BMKG mencatat hanya Singaraja di Bali Utara dan Negara di Bali Barat diperkirakan yang mengalami gerhana matahari sebagian dengan durasi 2 jam 59 menit. Sedangkan magnitudo gerhana matahari sebagian di Bali terentang antara 0,75 di Amlapura hingga 0,72 di Negara.

BMKG menyebut fenomena alam itu sebagai Gerhana Matahari Hibrid (GMH) yang terjadi ketika matahari, bulan, dan bumi tepat segaris. Akibatnya di tempat tertentu terjadi peristiwa piringan bulan yang teramati dari bumi lebih kecil daripada piringan matahari dan tempat tertentu lainnya terjadi peristiwa piringan bulan yang teramati dari bumi sama dengan piringan matahari.

Saat puncak gerhana di suatu tempat tertentu, matahari akan tampak seperti cincin, yaitu gelap di bagian tengahnya dan terang di bagian pinggirnya, sedangkan di tempat tertentu lainnya, matahari seakan-akan tertutupi bulan. BMKG menyediakan tayangan langsung pengamatan gerhana matahari melalui siaran langsung di kanal YouTube, info BMKG.

GMH terdiri atas dua tipe gerhana yakni gerhana matahari cincin dan gerhana matahari total yang secara berurutan terjadi dalam satu fenomena sehingga disebut langka. Namun, berdasarkan data BMKG, di Bali hanya bisa mengamati gerhana matahari sebagian. BMKG meminta masyarakat yang ingin mengamati fenomena langka itu harus menggunakan kacamata khusus yang dapat memfilter radiasi.

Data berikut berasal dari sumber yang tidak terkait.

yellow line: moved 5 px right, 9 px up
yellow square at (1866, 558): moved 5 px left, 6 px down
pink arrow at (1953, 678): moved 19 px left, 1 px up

Baca juga: Dampak gerhana matahari hibrida: Waspada banjir rob di sejumlah daerah Indonesia
Baca juga: Gerhana matahari hibrid adalah? dapat diamati di Pulau Kisar MBD

Oleh karena itu, BMKG meminta masyarakat agar tidak mengamati gerhana matahari itu dengan mata secara langsung karena radiasi matahari dapat merusak mata. Masyarakat di wilayah Bali dapat mengamati gerhana matahari sebagian, sedangkan gerhana matahari total dapat diamati di Pulau Biak, Papua, dan Pulau Kisar, Maluku, dengan durasi puncak masing-masing satu menit dua detik dan satu menit lima detik.